While in Best Buy, I ended up talking with a sales guy. He didn't seem like a stereotyped BB employee, so we chatted for a bit. He told me that plasma is susceptible to glare because they require the use of glass as the physical "front" of the TV. LCD does not require that, and can use anti-reflective plastics. (Is this accurate?) We turned off a few of the TVs, and the difference between the plasma and LCDs reflectivity was quite pronounced.

I see that the Panasonic website indicates that their display has some "anti-glare technology". And I see that the Toshiba LCD lists its set as having "anti-blur technology". Are these the main tradeoffs?

I have some ambient light, and I deal with it when using my semi-reflective DLP. I'd like to have _less_ glare, but not necessarily at the expense of picture quality!


----------



## brucek (Apr 11, 2006)

Yeah, I guess both types have trade offs. I tend to watch TV at night, so as long as a light isn't directly reflected in the screen, I'm OK. The anti-glare coatings are better now, but still not as good as LCD. 

I think plasma has better off-axis viewing and they certainly display black better than LCD. My understanding is that they have solved the burn-in problems with plasma. 

I wasn't really interested in plasma until they came out with the 1080p, but now I am preferring it - it just looks more film like to me. And the speed issue has always been huge. I just can't watch an LCD for long.

I guess if you have a bright viewing room and you aren't a big sports guy, maybe LCD would be the way to go... hard to decide eh?

brucek


----------



## Chrisbee (Apr 20, 2006)

Screens are such a personal choice! My wife was dead against a big screen but changed her mind when we started watching. 

If you are going to get a new screen get the next size up from the one you like.

At first they look huge but you will very quickly adjust to the size. 

If you are watching lots of films the screen will begin to shrink over time.

I agree with Steve C on plasma. I wouldn't give any plasma house room because of the obvious pixelation at any viewing distance up to 100 feet to my eyes! 

It took me at least 2 years of standing in front of hundreds of screens in dozens of dealers before we finally saw the one we really liked! I believe in doing my homework! :dumbcrazy:

The 100Hz model was head and shoulders above the standard model on horizontal movement in both SD and HD. 

No other make came close on SD as far as I was concerned and we knew it would be a very long time before HD took off in Europe. It still hasn't! 

We were a bit upset that our choice had a shiny piano black frame when the shop display model was mat black. The frame (not the screen) reflected our movements when watching TV. So we just tipped the screen back very slightly. End of problem. 
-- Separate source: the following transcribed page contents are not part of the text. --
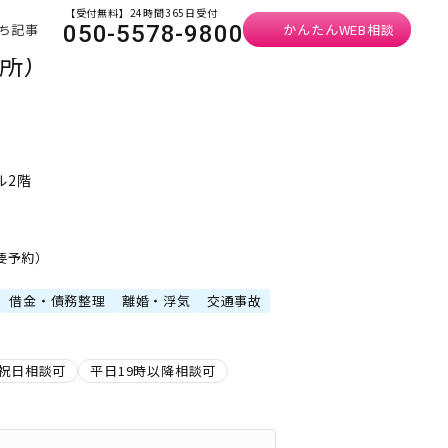
【受付無料】24時間365日受付
ち記事
かんたんWEB相談
050-5578-9800
務所）
ル2階
・要予約）
借金・債務整理
離婚・浮気
交通事故
祝日相談可
平日19時以降相談可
Does anybody else agree that LCD screens improve with use? :scratch:

Good luck in your choice!


----------



## wbassett (Feb 8, 2007)

Otto said:


> _...snip_
> It's gotta be wall-mountable; that's the whole point of the exchange.
> 
> We have some ambient light, but it's not terrible. Still, the less sensitive to glare, the better -- I hate the glare!
> ...


I know you're looking for an LCD or plasma, but have you thought about a 1080p projector and a screen like a HoloVega ambient light screen? It's a tad more than your $3K price, but not by much- you can bring in a projector like the Epson PowerLite Home Cinema 1080 for $2499 and an 80" diagonal screen for $1100, or a 90" one for $1383. Light at the screen for an 80" diagonal image would be around 18fL of light, which is very bright and something you could watch even during the day. If you used the 4.8 high gain side (without hot spotting) you would have an unbelievable amount of light at the screen. Plus it's very sleek and sexy.

Cables, always the hidden cost.. not a bank breaker there either. RiteAV has a 50' HDMI cable for $46 and you can get an HDMI amplifier for $26 if you're concerned about signal loss on a longer run like that. 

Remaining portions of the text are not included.